Dissertations, Theses, and Capstone Projects

Date of Degree

9-2015

Document Type

Dissertation

Degree Name

Ph.D.

Program

Computer Science

Advisor

Matt Huenerfauth

Keywords

Adaptive User Interfaces; Eye Movements; Eye Tracking; Human-Computer Interaction

Abstract

While evaluating user task performance with eye tracking has been examined within the field of Human-Computer Interaction (HCI), previous research has generally utilized eye tracking to understand how users perform a task. This dissertation defines a new paradigm by which eye-tracking research can be used in HCI: to predict whether users will be successful at a task, using a pattern classification model trained on their eye-tracking data.
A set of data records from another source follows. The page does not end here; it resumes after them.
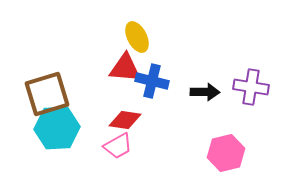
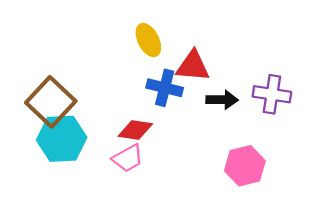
red triangle: (125, 68) -> (193, 66), moved
brown square: (47, 94) -> (51, 102), turned -30

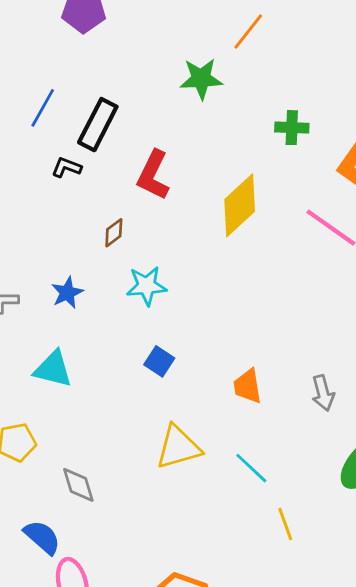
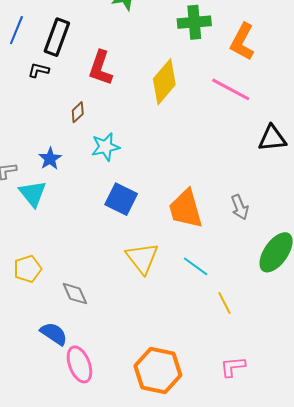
green cross: (292, 128) -> (194, 22), size x1.4
blue square: (159, 361) -> (121, 199), size x1.5
cyan triangle: (53, 369) -> (33, 194), moved, turned 44
orange trapezoid: (248, 386) -> (186, 209), size x1.6
yellow triangle: (178, 447) -> (142, 258), turned -45

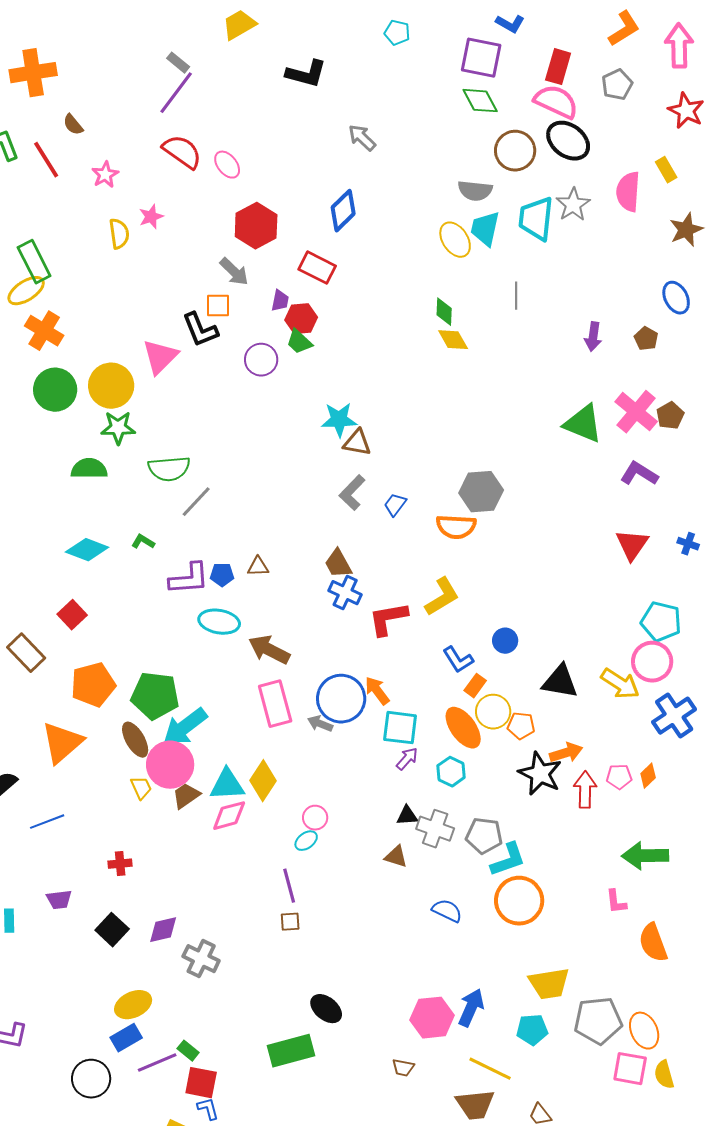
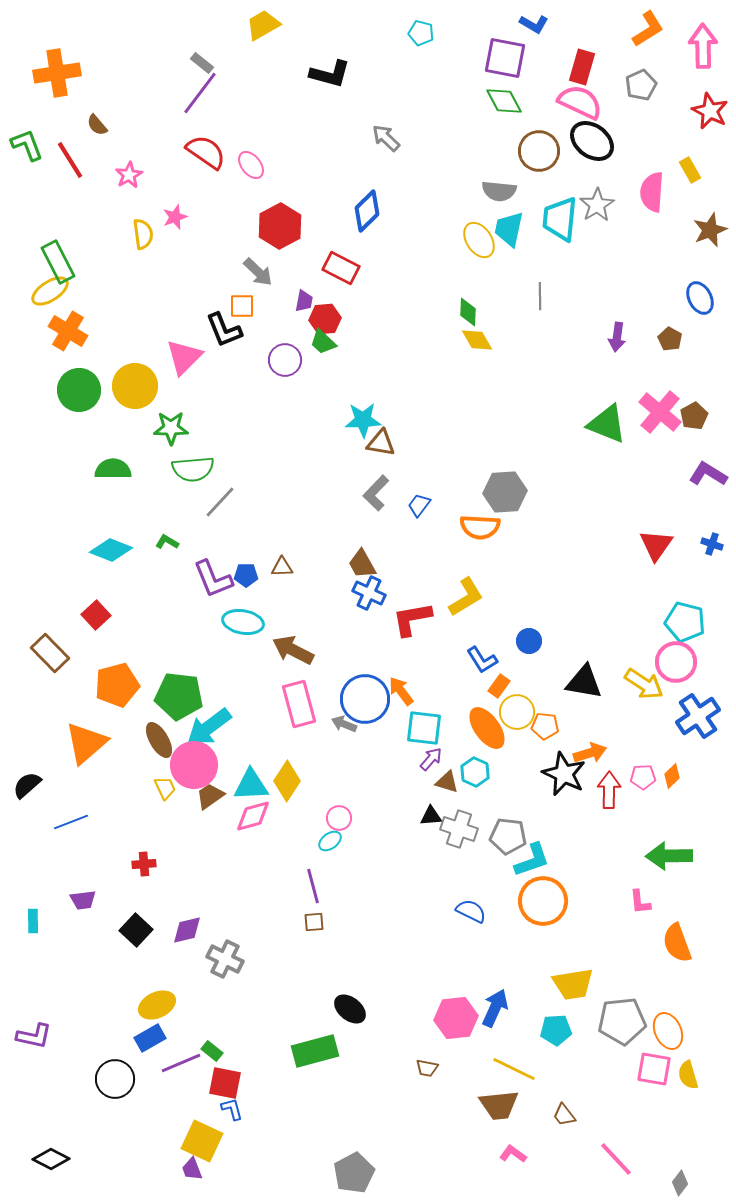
green star: (118, 428) -> (171, 428), moved
purple L-shape: (639, 474) -> (708, 474), moved
purple L-shape: (189, 579) -> (213, 579), turned 72
brown triangle: (396, 857) -> (447, 782), moved

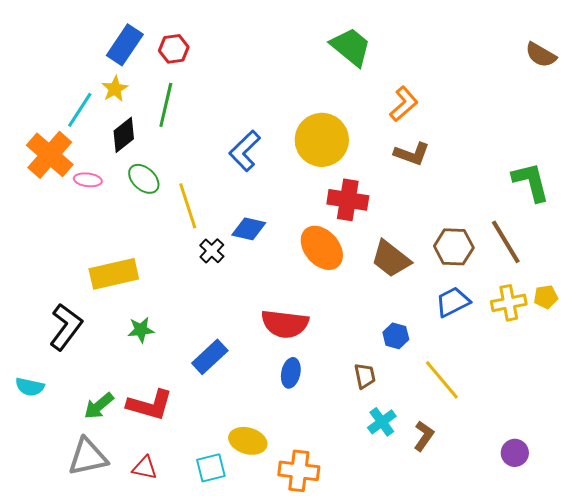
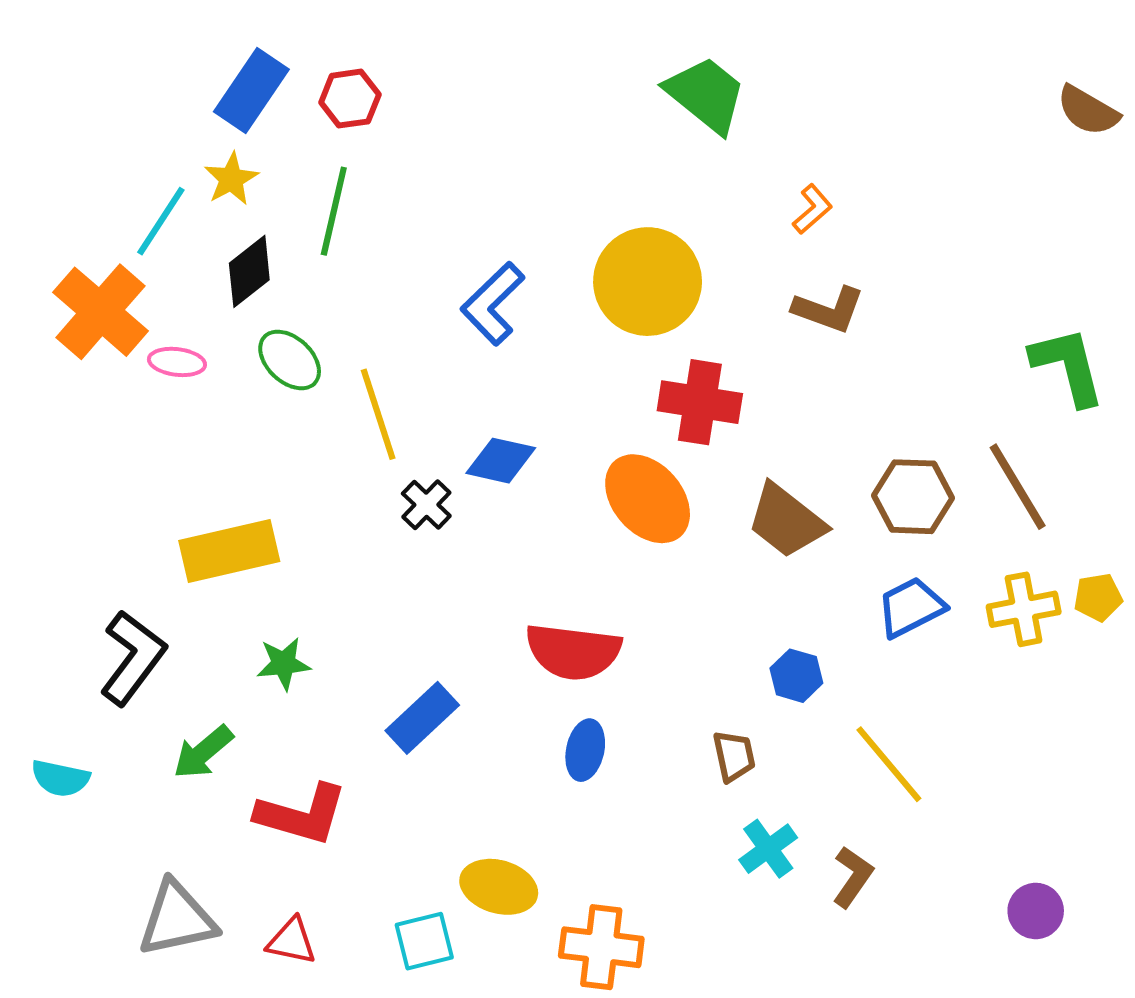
orange L-shape: (404, 104) -> (812, 209), size x0.7
green arrow: (99, 406) -> (203, 752), moved

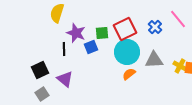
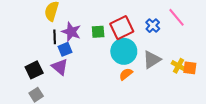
blue square: (91, 47) -> (65, 49), moved
black line: (64, 49) -> (55, 37), moved
gray triangle: (154, 60) -> (152, 60), turned -30
purple triangle: (65, 79) -> (60, 67), moved

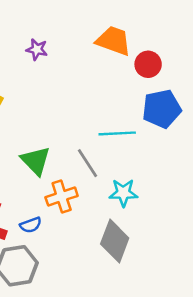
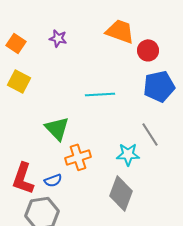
cyan line: (117, 133) -> (100, 94), moved
gray line: (88, 163) -> (150, 134), moved

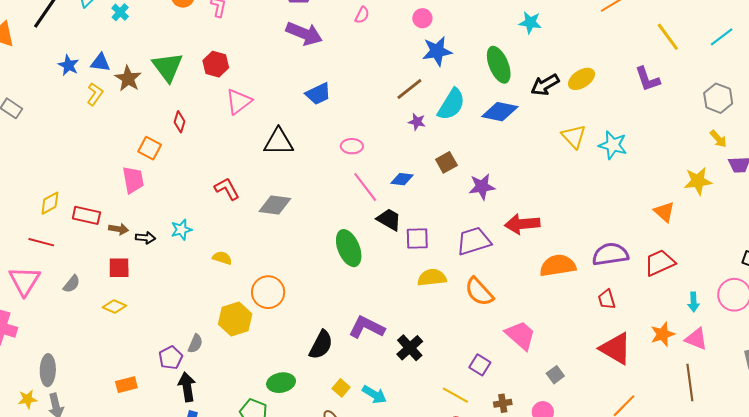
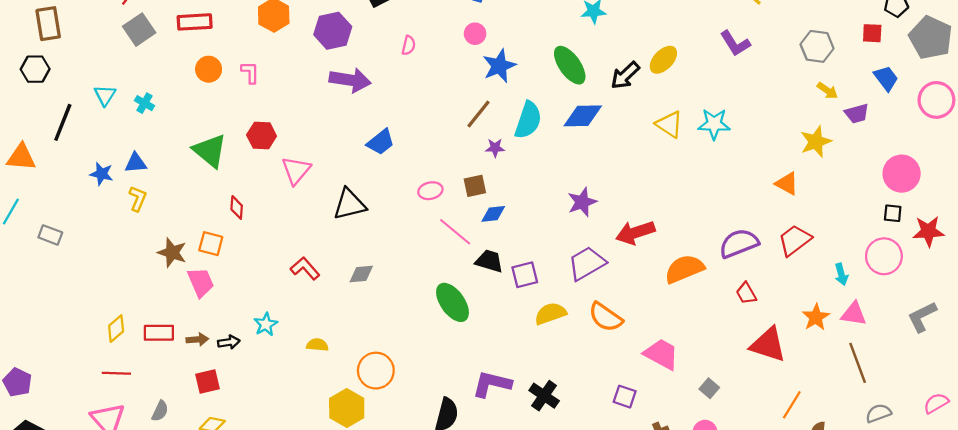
brown star: (128, 79) -> (172, 253), moved
brown square: (446, 162) -> (475, 186), moved, turned 30
gray diamond: (275, 205) -> (361, 274), size x0.7

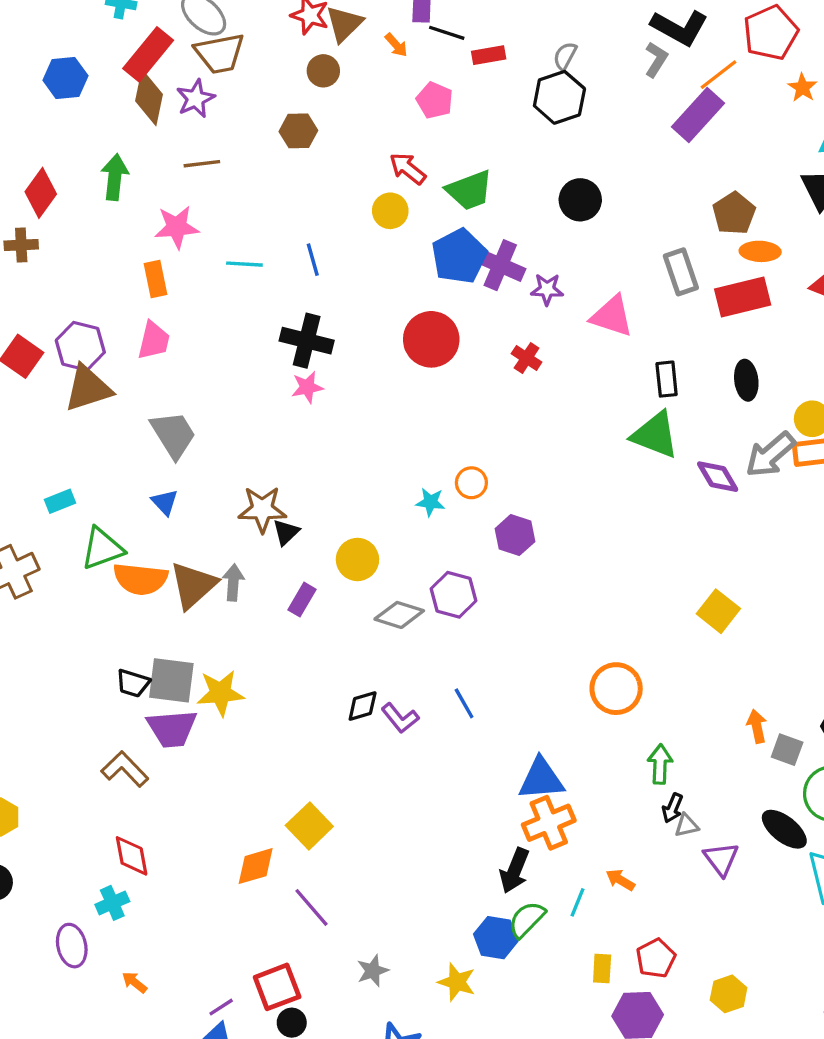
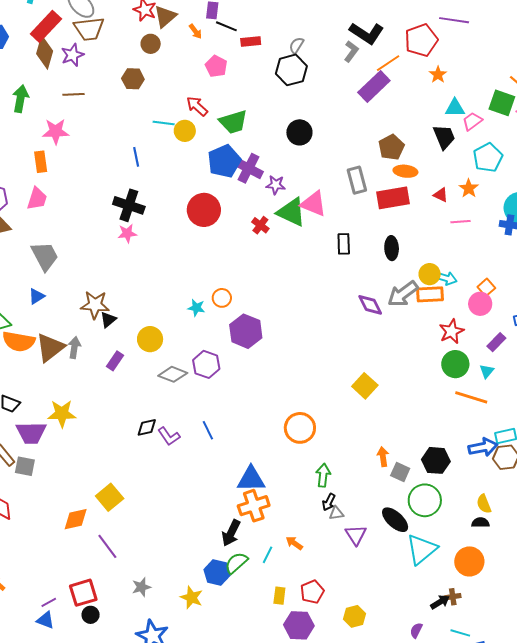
cyan line: (244, 264) -> (164, 123), moved
green triangle: (655, 435) -> (291, 212), moved
blue triangle: (165, 502) -> (37, 296), turned 36
purple hexagon: (515, 535) -> (246, 331), size x1.4
gray square: (171, 680) -> (25, 466), moved, size x0.7

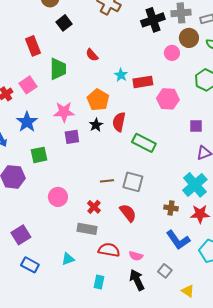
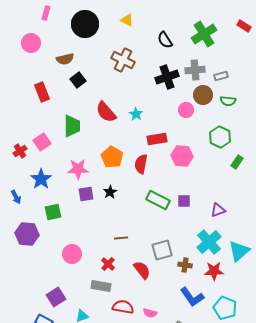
red rectangle: (33, 46) -> (42, 92), moved
red semicircle: (92, 55) -> (106, 112), size x1.6
cyan star: (121, 75) -> (136, 114), moved
red semicircle: (119, 122) -> (141, 164), moved
black star: (96, 125) -> (110, 192), moved
purple square: (196, 126) -> (184, 201), moved
gray square: (133, 182) -> (162, 250), moved, turned -30
purple square: (21, 235) -> (56, 297), moved

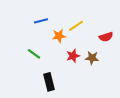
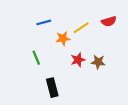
red semicircle: (106, 37) -> (109, 21), moved
green line: (34, 54) -> (36, 58), turned 32

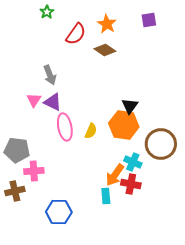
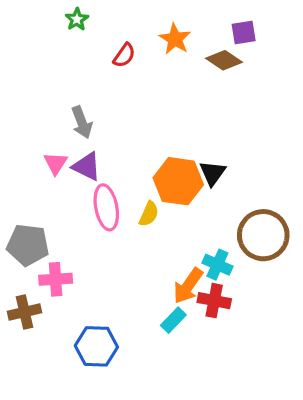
red semicircle: (76, 34) -> (124, 55), size x0.7
brown diamond: (105, 50) -> (224, 60), moved
orange hexagon: (124, 125) -> (178, 181), moved
cyan rectangle: (106, 196) -> (173, 320), turned 49

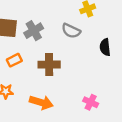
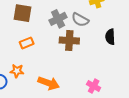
gray cross: (34, 31) -> (58, 19), moved
brown cross: (49, 65) -> (69, 40), moved

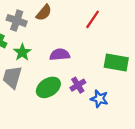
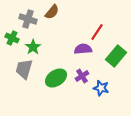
red line: (93, 19) -> (97, 32), moved
purple semicircle: (60, 55) -> (83, 49), moved
green rectangle: (116, 62) -> (116, 56), turned -60

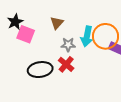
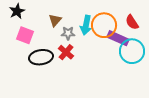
brown triangle: (57, 23) -> (55, 20), moved
pink square: (26, 34) -> (25, 35), moved

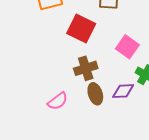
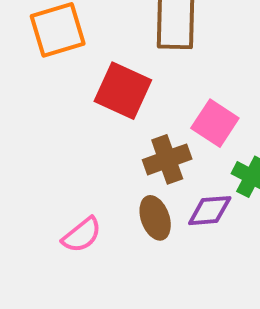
brown cross: (86, 68) -> (167, 159), moved

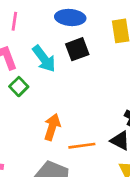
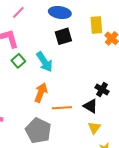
pink line: (14, 21) -> (18, 12), turned 32
cyan arrow: (44, 59) -> (44, 62), moved

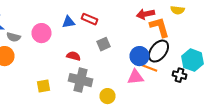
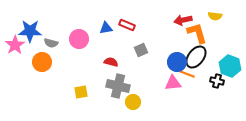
yellow circle: (108, 96) -> (133, 102), moved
This dissertation describes the experimental framework and it demonstrates (through laboratory experiments and machine-learning modeling) the feasibility and limits of predicting user outcomes based solely on eye movement patterns. Utilizing an online learning scenario as a proof-of-concept application of this technique, several rounds of eye-tracking data collection studies were conducted in which participants viewed multiple windows of simultaneous information content: a video of an instructor, lecture slides, a transcript of the speech, etc. After viewing the lesson while being recorded with an eye tracker, students responded to a test in which their understanding of the information content was measured. A variety of machine-learning approaches and feature selection techniques were used to explore the relationship between the eye movements of students and their success on the final test, and classification models that outperformed a majority-label baseline were successfully trained.

To test the limits of this approach, additional studies were conducted with modified user-interfaces that relaxed some of the homogeneity of information content and visual presentation that were rigorously maintained in the initial experiment. In addition, a follow-up study was conducted in which the strict temporal segmentation of the experimental session was randomized, to measure the robustness of the modeling approach to such perturbations of the data-collection and analysis methodology.

The results of this study can assist HCI eye-tracking researchers in developing new techniques for evaluating systems, e.g., by predicting users' task performance based on eye-tracking data. Further, this dissertation lays the conceptual and methodological groundwork for the design of intelligent systems for predicting which users may be struggling with a task, based upon an automatic classification of users into groups of high- or low-performers based upon an examination of their eye movements alone.